The OS/2 case according to Microsoft In a protracted attempt to answer the question Why Move?, Microsoft UK’s Bryan Nelson claimed that OS/2 can boost productivity, increase return on investment, and enhance a company’s competitive advantage. But in Microsoft’s Year of the Presentation Manager Application, a disproportionate amount of time was spent airing familiar claims, and slotting OS/2 into theoretical contexts. According to Nelson, OS/2 will transfer its users to the last of Nolan Norton & Co’s corporate computing categories – business transformation. This stipulates the creative, efficient, and full-scale use of desktop computers to provide a 1,000% return on technology investment. OS/2 meets these criteria by exploiting existing hardware technology, meeting customers’ ease-of-use, multi-tasking and increased memory requirements, and reducing costs by transferring power from the mainframe to the workstation. And – oh yes – there’s that new generation of power applications. Long-term, Microsoft’s core-engine strategy will design and support applications across a common operating environment, comprising Presentation Manager under OS/2, Windows under MS-DOS, and Apple Macintosh’s Multifinder. According to Nelson, the provision of consistent user interfaces, will transform migration from a question of when, to a question of how. In the meantime, however, the answer to when to go OS/2 is now; five years on, and watchers and waiters will be at a distinct disadvantage.

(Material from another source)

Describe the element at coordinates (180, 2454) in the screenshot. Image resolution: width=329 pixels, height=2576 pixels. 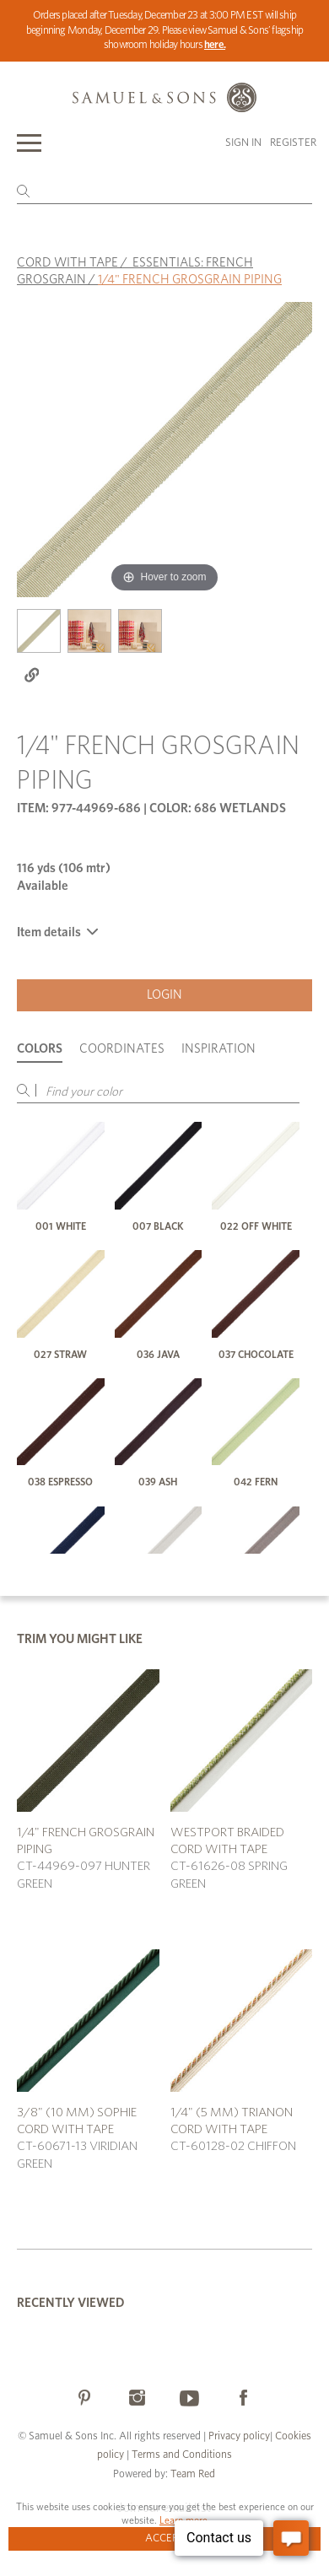
I see `Terms and Conditions` at that location.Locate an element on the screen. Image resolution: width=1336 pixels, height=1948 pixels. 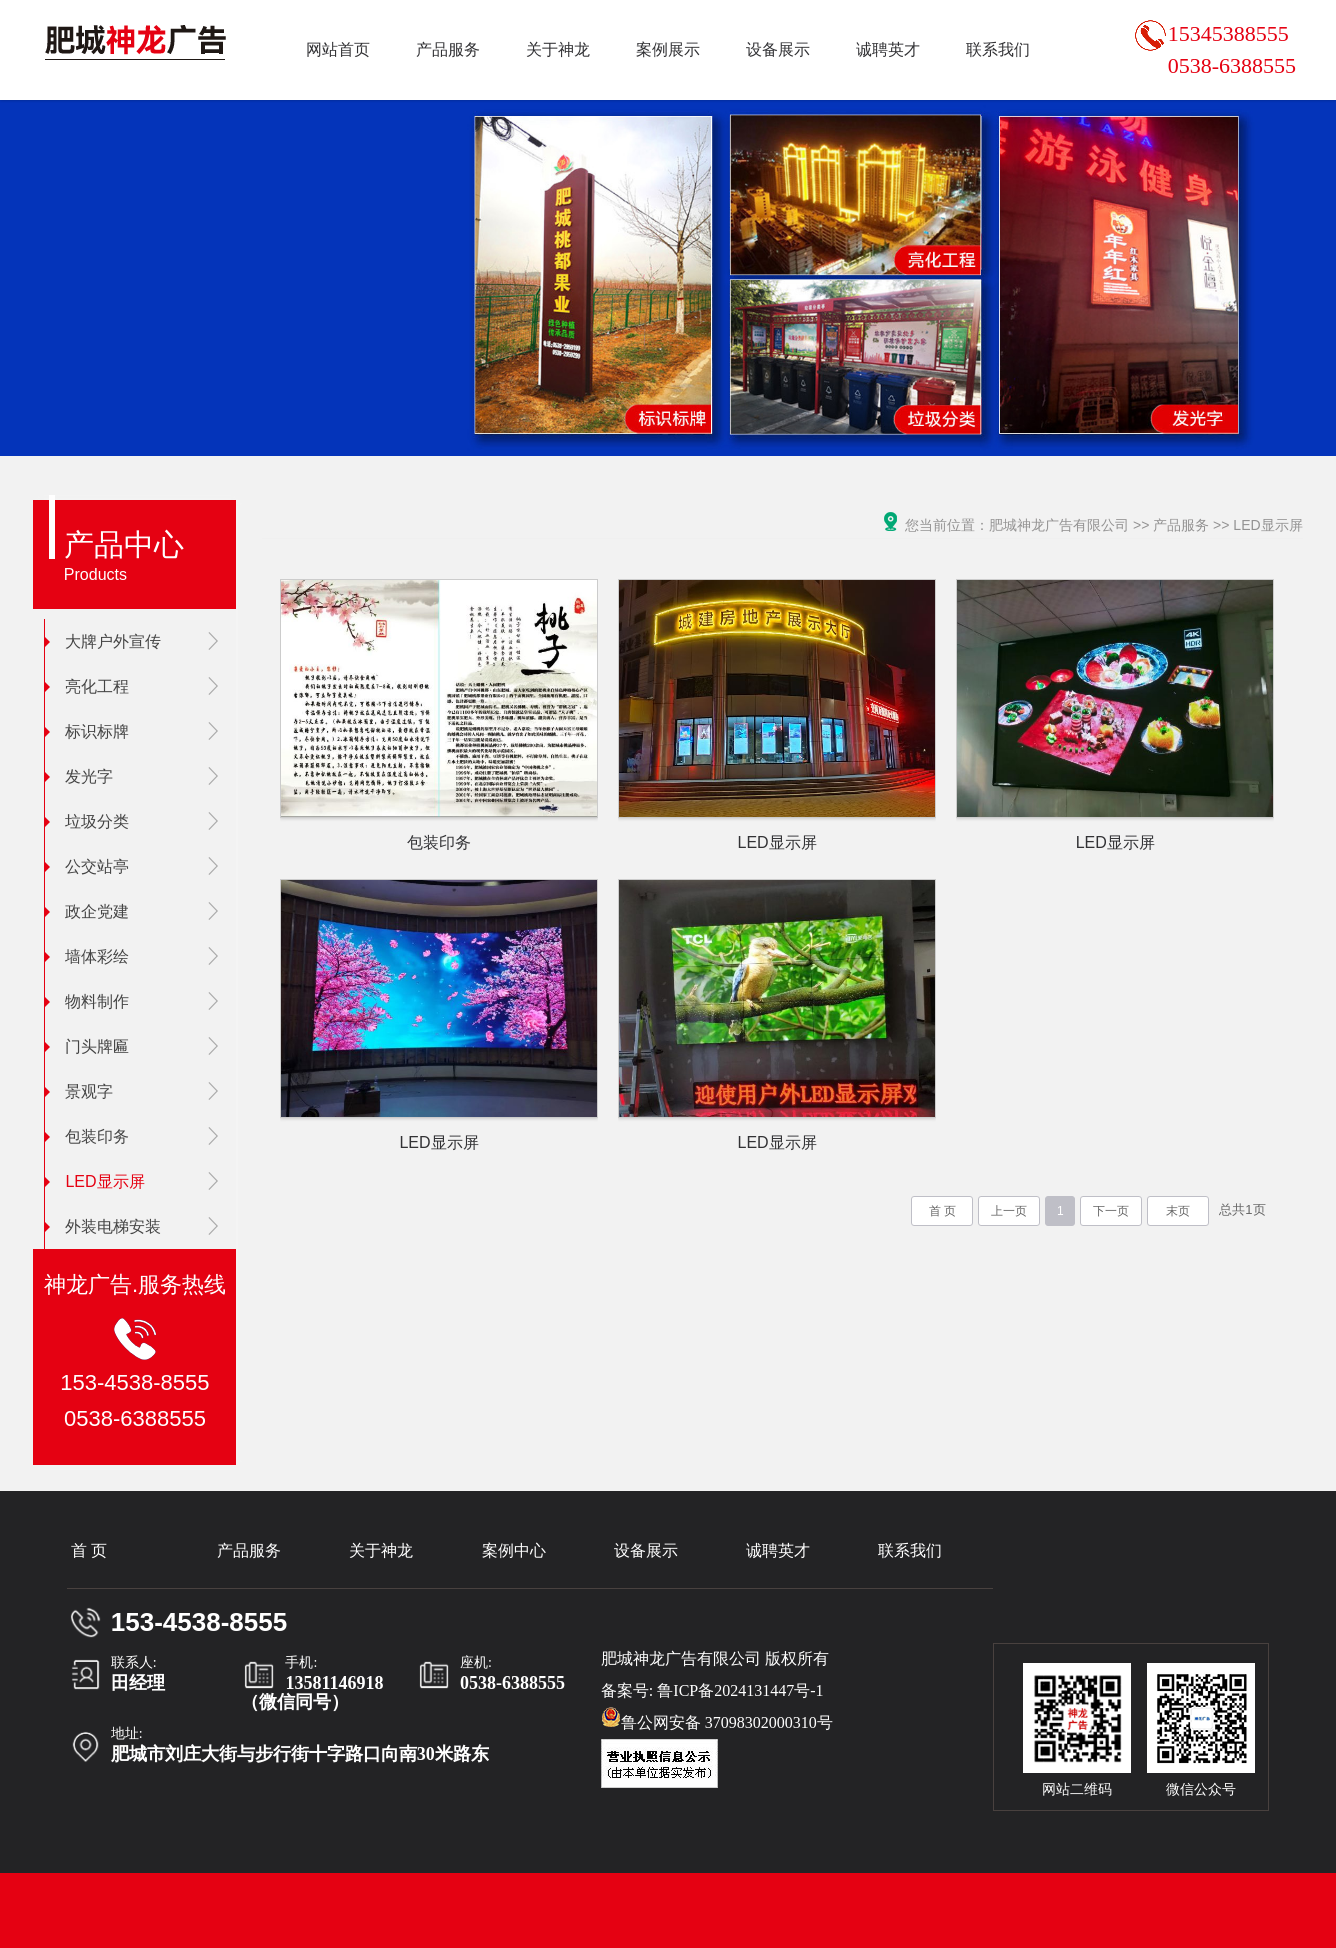
设备展示 is located at coordinates (778, 49).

Understanding IBM’s LAN Server According to Data Logic’s Martin Legge, IBM’s LAN Server is designed to provide easy-to-use, unobtrusive support to users of applications-oriented local area network. In a presentation optimistically entitled Understanding IBM’s LAN Server, Legge attempted to outline the separate ways in which these objectives are achieved. Initially, he explained, users exploit the program starter in Presentation Manager to compile an applications database, stored on the server. Network administrators simply add location – areas where applications can be moved without being attached to specific servers – user credentials, and resource profile data. Subsequent end-user access is provided via a password exchange. As the server treats each domain as a single entity, the user needs to log on only once. Consequently, once the user has gained access, resource allocation – and reallocation – of applications occurs automatically. In addition, the server uses a Spooler Queue Manager to provide both Query Manager and control panel interfaces. The latter lists remote queues and jobs under the queue alongside other jobs, and allows the server to take control if a remote job is chosen by an end-user. Its chief function, however is to enhance the power of the network administrator. By providing all the queues and jobs on each domain, the spooler enables administrators to hold or release job operations, and oversee a remote machine via a separate server. In the future, local functions will be extended to incorporate network functions, leaving the network free to concentrate on error detection and fault diagnosis.